Exculpatory Evidence - Evidence indicating that a defendant did not commit the crime.
Execute - To complete; to sign; to carry out according to its terms.
Executor - Person named in a will to dispense the estate
Executory Contracts - Contracts or leases under which both parties to the agreement have duties remaining to be performed. If a contract or lease is executory, a debtor may assume it (keep the contract) or reject it (terminate the contract).
Exempt Assets - Property that a debtor is allowed to retain, free from the claims of creditors who do not have liens on the property.
Exempt Property - All the property of a debtor which is not attachable under the Bankruptcy Code or the state statute.
Exhibit - A document or other item introduced as evidence during a trial or hearing.
Exonerate - Removal of a charge, responsibility, or duty.
Expansive Mood - Lack of restraint in expressing one's feelings, frequently with an overvaluation of one's significance or importance. irritable Easily annoyed and provoked to anger.
Expectancy Effects - Results that occur when a researcher or observer subtly communicates to participants the kind of behavior he or she expects to find, thereby creating that expected reaction.
Expectancy Theory - A cognitive theory of work motivation that proposes that workers are motivated when they expect their efforts and job performance to result in desired outcomes.
Expedited Processes - Federal and state statutory requirement that support actions be processed within specified time parameters.
Experience-Sampling Method - An experimental method that assists researchers in describing the typical contents of consciousness; participants are asked to record what they are feeling and thinking whenever signaled to do so.
Experimental Methods - Research methodologies that involve the manipulation of independent variables in order to determine their effects on the dependent variables.

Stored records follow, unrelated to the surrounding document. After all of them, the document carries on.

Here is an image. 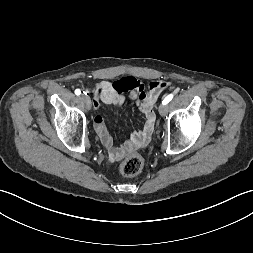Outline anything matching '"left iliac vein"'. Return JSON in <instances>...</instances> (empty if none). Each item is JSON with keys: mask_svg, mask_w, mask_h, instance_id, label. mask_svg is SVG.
I'll use <instances>...</instances> for the list:
<instances>
[{"mask_svg": "<svg viewBox=\"0 0 253 253\" xmlns=\"http://www.w3.org/2000/svg\"><path fill=\"white\" fill-rule=\"evenodd\" d=\"M158 111H159L160 115L165 116L168 112V107L164 104H161L158 108Z\"/></svg>", "mask_w": 253, "mask_h": 253, "instance_id": "4c4485c4", "label": "left iliac vein"}]
</instances>
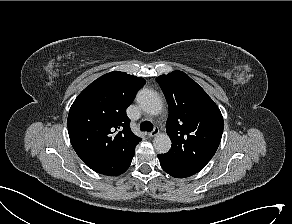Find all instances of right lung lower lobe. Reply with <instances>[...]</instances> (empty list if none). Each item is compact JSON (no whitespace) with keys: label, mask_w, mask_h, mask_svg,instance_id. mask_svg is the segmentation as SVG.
Masks as SVG:
<instances>
[{"label":"right lung lower lobe","mask_w":292,"mask_h":224,"mask_svg":"<svg viewBox=\"0 0 292 224\" xmlns=\"http://www.w3.org/2000/svg\"><path fill=\"white\" fill-rule=\"evenodd\" d=\"M135 152L130 156L116 159L85 160L84 163L97 173L107 176H118L125 172L132 161Z\"/></svg>","instance_id":"1"}]
</instances>
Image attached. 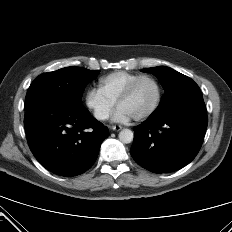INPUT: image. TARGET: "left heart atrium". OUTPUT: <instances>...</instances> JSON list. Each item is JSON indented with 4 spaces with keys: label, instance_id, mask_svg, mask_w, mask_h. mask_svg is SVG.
I'll use <instances>...</instances> for the list:
<instances>
[{
    "label": "left heart atrium",
    "instance_id": "left-heart-atrium-1",
    "mask_svg": "<svg viewBox=\"0 0 232 232\" xmlns=\"http://www.w3.org/2000/svg\"><path fill=\"white\" fill-rule=\"evenodd\" d=\"M133 117L131 114H129L126 110L119 107L113 116V121L117 123H127L129 122Z\"/></svg>",
    "mask_w": 232,
    "mask_h": 232
}]
</instances>
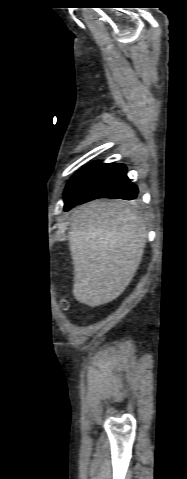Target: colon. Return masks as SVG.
Wrapping results in <instances>:
<instances>
[{
	"label": "colon",
	"mask_w": 187,
	"mask_h": 479,
	"mask_svg": "<svg viewBox=\"0 0 187 479\" xmlns=\"http://www.w3.org/2000/svg\"><path fill=\"white\" fill-rule=\"evenodd\" d=\"M62 307H63V308H67V303L63 302V303H62Z\"/></svg>",
	"instance_id": "obj_1"
}]
</instances>
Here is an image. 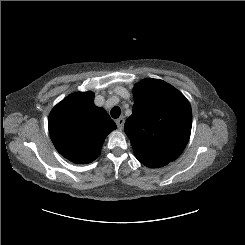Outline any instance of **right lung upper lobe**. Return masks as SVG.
Masks as SVG:
<instances>
[{
	"instance_id": "cb5924a9",
	"label": "right lung upper lobe",
	"mask_w": 245,
	"mask_h": 245,
	"mask_svg": "<svg viewBox=\"0 0 245 245\" xmlns=\"http://www.w3.org/2000/svg\"><path fill=\"white\" fill-rule=\"evenodd\" d=\"M92 92L74 93L57 104L49 115V133L57 151L74 163H90L100 154L106 136L116 124L94 105Z\"/></svg>"
}]
</instances>
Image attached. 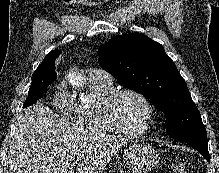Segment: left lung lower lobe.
I'll return each mask as SVG.
<instances>
[{
	"mask_svg": "<svg viewBox=\"0 0 219 173\" xmlns=\"http://www.w3.org/2000/svg\"><path fill=\"white\" fill-rule=\"evenodd\" d=\"M188 144L196 148L198 152H200L204 156V158L207 159V161H209L208 146L206 147L195 143H188Z\"/></svg>",
	"mask_w": 219,
	"mask_h": 173,
	"instance_id": "left-lung-lower-lobe-1",
	"label": "left lung lower lobe"
}]
</instances>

Expert Testimony - Testimony given in relation to some scientific, technical or professional matter by experts, i.e., person qualified to speak authoritatively by reason of their special training, skill or familiarity with the subject.
Explicit Memory - Memories derived from conscious learning, using our senses and attention to store information about what is in the world and where and when events have occurred.
Explicit Uses of Memory - Conscious efforts to recover information through memory processes.
Expungement - The process by which the record of criminal conviction is destroyed or sealed.
Extinction - In conditioning, the weakening of a conditioned association in the absence of a reinforcer or unconditioned stimulus.
Extradition - The surrender of an accused criminal by one state to the jurisdiction of another.
Extraordinary Writ - A writ, often issued by an appellate court, making available remedies not regularly within the powers of lower courts. They include writs of habeas corpus, mandamus, prohibition and quo warranto.
Extraversion - A state in which attention and energies are largely directed outward from the self as opposed to inward toward the self, as in introversion.